■ **REQUIRED WORK**
Scan the data below and copy each line where "mooie" occurs.

STORED DATA Start Marker

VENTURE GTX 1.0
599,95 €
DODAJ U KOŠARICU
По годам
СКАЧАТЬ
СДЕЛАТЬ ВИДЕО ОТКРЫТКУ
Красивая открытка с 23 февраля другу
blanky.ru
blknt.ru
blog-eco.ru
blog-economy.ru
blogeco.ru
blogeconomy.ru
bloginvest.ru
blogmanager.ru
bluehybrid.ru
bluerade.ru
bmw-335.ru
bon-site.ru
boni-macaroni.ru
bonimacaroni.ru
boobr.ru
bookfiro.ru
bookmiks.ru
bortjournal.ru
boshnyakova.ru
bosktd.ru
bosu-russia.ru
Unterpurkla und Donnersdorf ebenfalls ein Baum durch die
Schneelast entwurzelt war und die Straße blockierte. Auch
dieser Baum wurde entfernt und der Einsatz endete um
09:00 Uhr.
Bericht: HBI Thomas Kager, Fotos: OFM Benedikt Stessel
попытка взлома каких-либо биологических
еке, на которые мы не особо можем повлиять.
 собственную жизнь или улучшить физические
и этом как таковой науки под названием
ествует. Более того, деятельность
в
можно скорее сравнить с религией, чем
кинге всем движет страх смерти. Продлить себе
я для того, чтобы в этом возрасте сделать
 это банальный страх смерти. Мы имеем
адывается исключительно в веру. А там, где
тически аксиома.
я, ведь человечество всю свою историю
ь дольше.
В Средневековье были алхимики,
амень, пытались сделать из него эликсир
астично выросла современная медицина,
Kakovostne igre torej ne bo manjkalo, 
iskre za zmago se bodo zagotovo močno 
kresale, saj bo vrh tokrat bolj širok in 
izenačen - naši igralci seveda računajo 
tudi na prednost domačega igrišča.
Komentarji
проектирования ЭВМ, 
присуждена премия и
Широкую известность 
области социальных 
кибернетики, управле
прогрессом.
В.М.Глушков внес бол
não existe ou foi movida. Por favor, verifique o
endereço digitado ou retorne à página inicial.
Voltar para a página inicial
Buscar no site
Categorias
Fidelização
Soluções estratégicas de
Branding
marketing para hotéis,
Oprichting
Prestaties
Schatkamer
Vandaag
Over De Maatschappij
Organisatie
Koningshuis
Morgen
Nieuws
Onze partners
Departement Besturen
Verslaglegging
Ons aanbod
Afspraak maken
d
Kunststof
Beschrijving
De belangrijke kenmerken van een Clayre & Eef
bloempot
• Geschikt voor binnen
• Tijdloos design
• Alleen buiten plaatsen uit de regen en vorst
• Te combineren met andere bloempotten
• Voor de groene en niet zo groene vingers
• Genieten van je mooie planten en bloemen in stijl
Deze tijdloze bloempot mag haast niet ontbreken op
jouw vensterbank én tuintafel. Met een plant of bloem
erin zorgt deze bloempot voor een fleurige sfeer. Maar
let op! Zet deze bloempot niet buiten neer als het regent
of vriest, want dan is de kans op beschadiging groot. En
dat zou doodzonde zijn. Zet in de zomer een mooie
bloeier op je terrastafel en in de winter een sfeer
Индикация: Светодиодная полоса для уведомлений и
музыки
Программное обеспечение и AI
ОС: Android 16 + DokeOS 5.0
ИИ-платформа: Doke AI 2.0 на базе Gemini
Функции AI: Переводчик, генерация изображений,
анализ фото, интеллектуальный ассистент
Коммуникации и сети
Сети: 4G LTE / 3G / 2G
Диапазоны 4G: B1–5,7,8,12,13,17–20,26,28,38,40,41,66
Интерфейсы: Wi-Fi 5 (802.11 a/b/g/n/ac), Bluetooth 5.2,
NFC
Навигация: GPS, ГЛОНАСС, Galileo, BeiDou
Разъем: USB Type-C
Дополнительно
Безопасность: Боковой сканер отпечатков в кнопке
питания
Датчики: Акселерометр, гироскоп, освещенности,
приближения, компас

STORED DATA End Marker

■ **EXERCISE SOLUTION**
• Genieten van je mooie planten en bloemen in stijl
dat zou doodzonde zijn. Zet in de zomer een mooie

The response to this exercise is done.